The non-Newtonian fluids are used in several operations, including the transportation of crude oil, drilling fluids, and hydraulic fracturing fluids. These fluids' flow characteristics can be described by the Carreau model, which helps with the planning and improvement of manufacturing and transportation procedures. Owing to such motivation we have considered the Carreau fluid flow subject to a magnetized flat surface with porosity, heat generation, temperature slip, chemical reaction, and velocity slip effects. The problem is formulated as coupled differential equations. For solution purposes, the order of equations is reduced by performing Lie symmetry analysis. The compact equations are further solved by the shooting method. The evaluation of the mass transfer coefficient for the Carreau fluid model is done by using an Artificial Intelligence based neural model.
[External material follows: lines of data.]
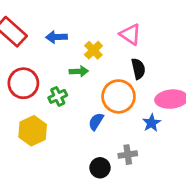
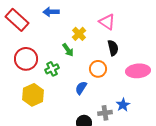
blue arrow: (56, 37) -> (51, 12), moved
green arrow: (79, 71) -> (68, 50), turned 56
orange circle: (118, 96) -> (98, 69), size x0.7
blue star: (152, 123) -> (123, 105), moved

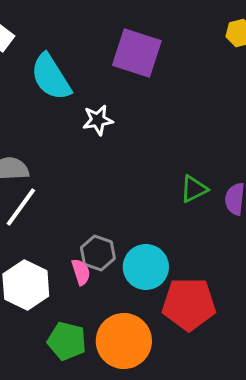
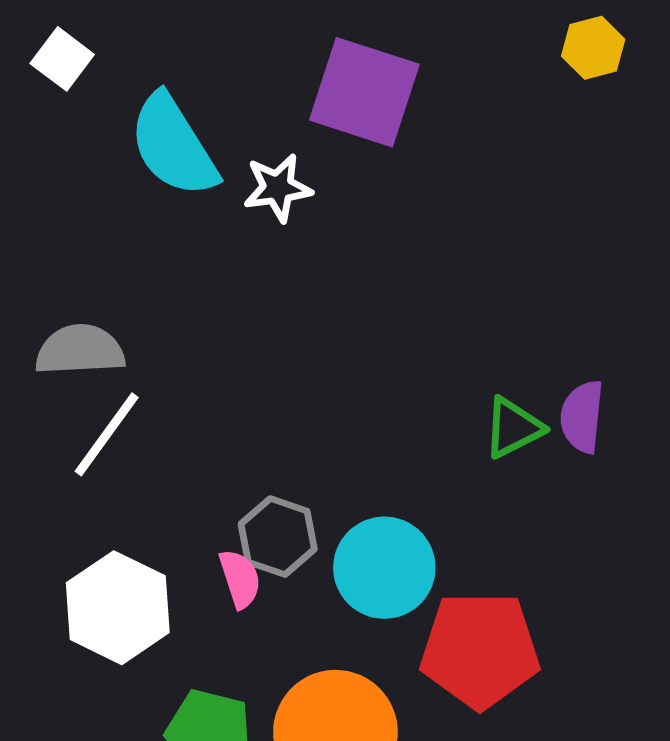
white star: (98, 120) -> (278, 188), moved
green triangle: (194, 189) -> (513, 428), moved

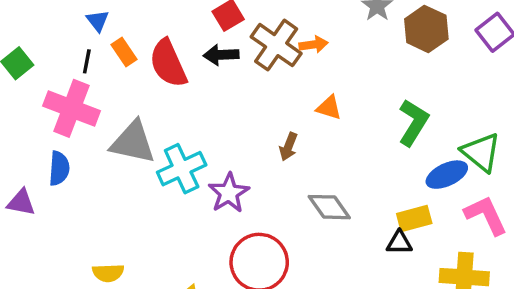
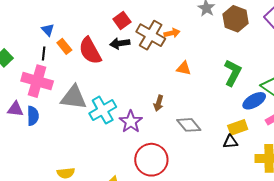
brown arrow: (288, 147) -> (159, 103), moved
purple triangle: (21, 202) -> (15, 109), moved

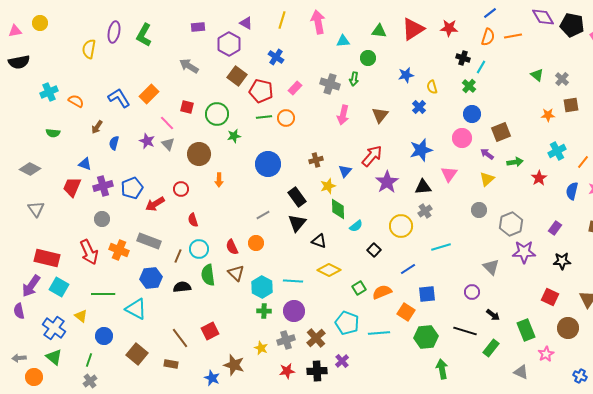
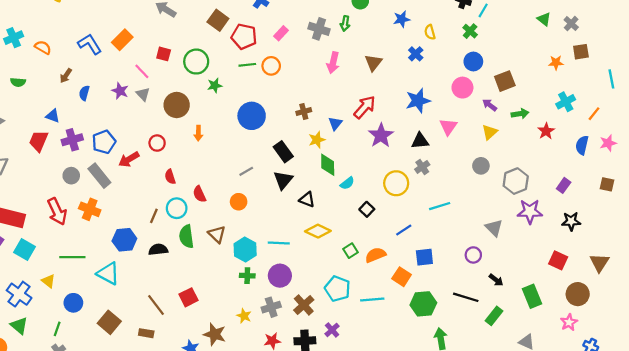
gray rectangle: (149, 241) -> (99, 176), moved, turned 30
red semicircle: (232, 247) -> (199, 194), moved
pink star: (546, 354) -> (569, 322), moved

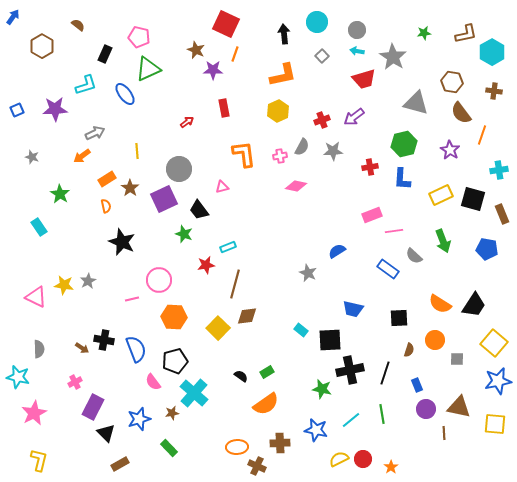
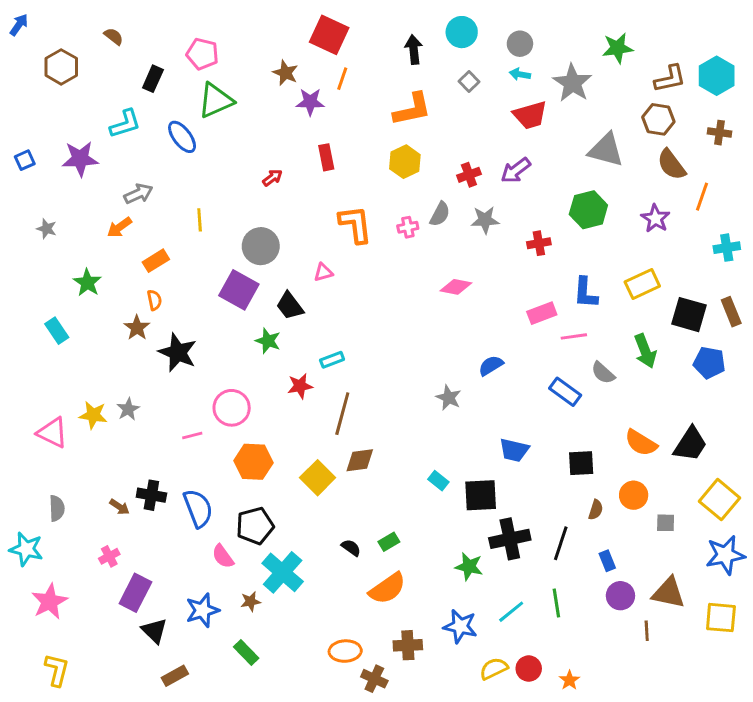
green star: (424, 33) -> (618, 48), size x1.5
brown L-shape: (466, 34) -> (670, 79), moved
blue L-shape: (402, 179) -> (586, 293), moved
pink diamond: (296, 186) -> (456, 287), moved
brown star: (130, 188) -> (137, 328), moved
purple square: (164, 199) -> (239, 290), turned -36
black square: (473, 199) -> (689, 315), moved

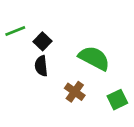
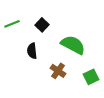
black square: (42, 41) -> (42, 25), moved

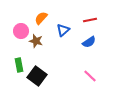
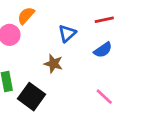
orange semicircle: (41, 18) -> (26, 16), moved
brown star: (36, 41) -> (53, 64), moved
The Schmidt number, porosity, magnetic, Weissenberg number, and chemical reaction parameters are treated as inputs while the mass transfer rate is taken as output. Owing to 10 neurons in the hidden layer, the network is trained by the Levenberg-Marquardt algorithm. It is found that the mass transfer rate exhibits a direct relation with the Schmidt number and chemical reaction parameter. The magnitude of the Carreau concentration is perceived to be higher for non-porous surfaces when the chemical reaction parameter and Schmidt number exhibit positive change.

Item Type: Article
Additional Information: Indexed by Scopus
Uncontrolled Keywords: Carreau fluid; Chemical reaction; Lie symmetry; Mass transfer; Neural networks; Shooting method
Subjects: Q Science > QA Mathematics
Faculty/Division: Center for Mathematical Science
Centre for Research in Advanced Fluid & Processes (Fluid Centre)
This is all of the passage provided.